The secret of economic growth

The search for the ultimate secret of economic growth consumes many great minds and reformers. Theories abound from endogenous to exogenous economic growth models.

One of the latest trends, at least in the development community, is to look more closely at the role of technology in spurring economic growth. For instance, USAID has recently set up the Development Innovation Ventures program and there is a new initiative that seeks to empower women through mobile technologies. There are successful examples – take, for instance, mobile banking, which has transformed Africa.

Yet, as Bill Clinton reminded us earlier this week – technology alone is not enough. It is a necessary component of development, yet without focus on institutions – the success will be limited:

“Do we need technology?
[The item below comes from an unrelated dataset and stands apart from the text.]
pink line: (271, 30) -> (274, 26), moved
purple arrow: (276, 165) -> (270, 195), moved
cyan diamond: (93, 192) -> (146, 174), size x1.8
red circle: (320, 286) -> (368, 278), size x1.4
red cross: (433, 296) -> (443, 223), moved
Yes,” he said. “But it needs to be in the service of building functioning institutions. The big problem in poor countries is they don’t have the institutions we take for granted.”

Moreover,

Clinton cautioned that while technology holds much promise to help bring progress, technology in itself isn’t sufficient to elevate the condition of the world’s poor, and in some cases (particularly in developed countries), technology is often part of the problem.

One of the founders of the modern institutional economics field, Nobel Prize Laureate Douglass North, has a similar take on new technologies. He argues that institutional and organizational restructuring are key if one is to take advantage of new technologies.
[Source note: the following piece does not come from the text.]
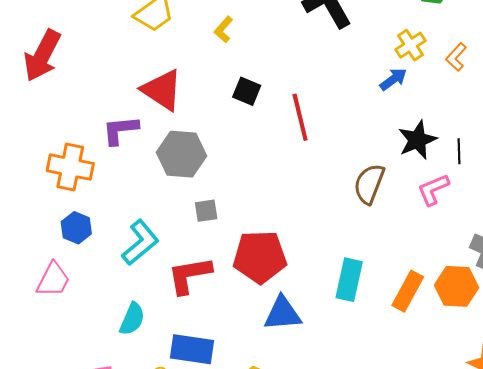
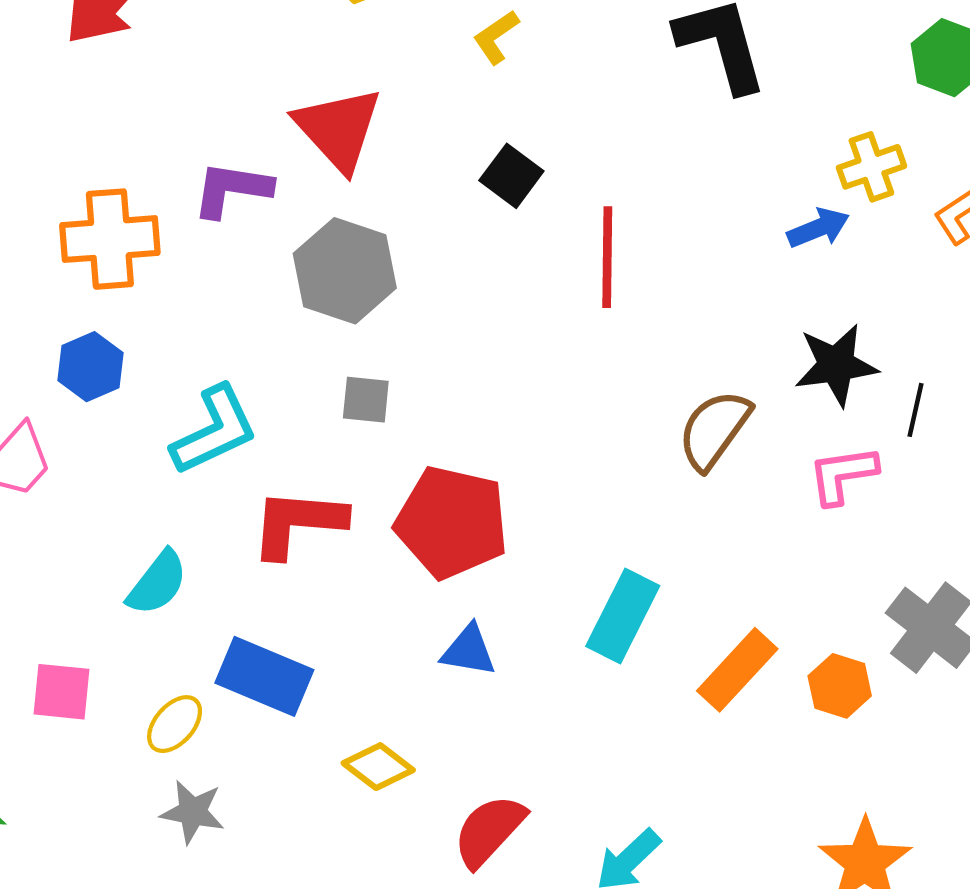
orange cross: (70, 167) -> (110, 239), turned -30
orange hexagon: (457, 286) -> (840, 686), size x0.7
blue triangle: (283, 314) -> (469, 651), size x0.7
In other words, what allows market economies to succeed is their flexibility and the resulting ability to adapt and adjust to new challenges. Further, North concludes that it is indeed “the economic and political institutions in a society (together with the technology employed) that determine the efficiency of markets.”
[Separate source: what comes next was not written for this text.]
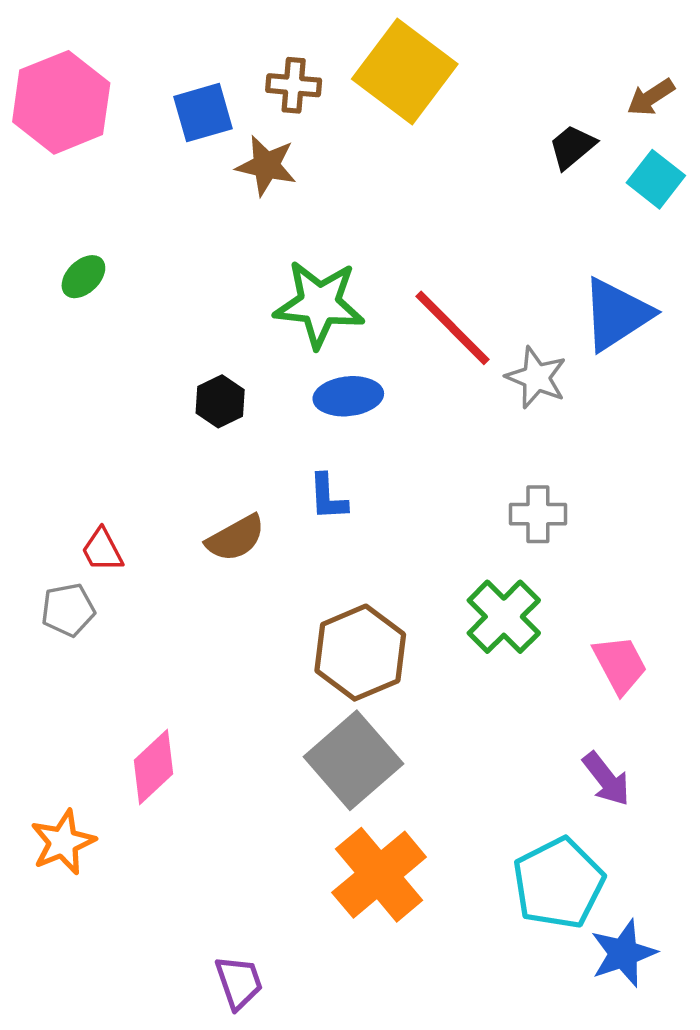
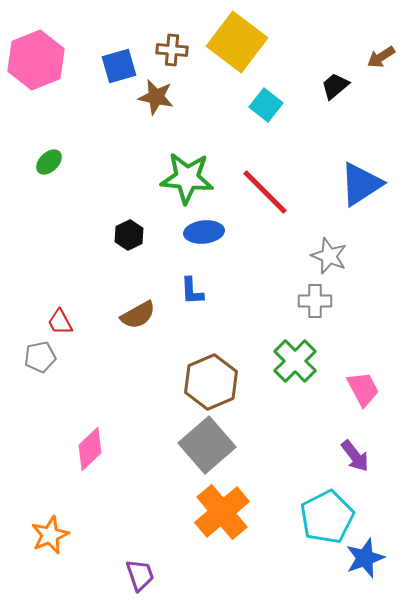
cyan square: (656, 179) -> (266, 105), moved
gray star: (536, 377) -> (329, 256), moved
orange star: (63, 842) -> (50, 535), moved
One way to look at this debate is from the point of view of innovations rather than new technologies alone. Development is not only about countries being able to import new technologies, it is also about countries’ ability to innovate, create, and embed new technologies in formal and informal practices.

As long as that innovation is restricted by poor rule of law, weak contract enforcement, lacking investment, and insufficient real and intellectual property rights, successes with the use of new technology to alleviate poverty and drive growth will be an exception rather than the norm. Just ask the UN.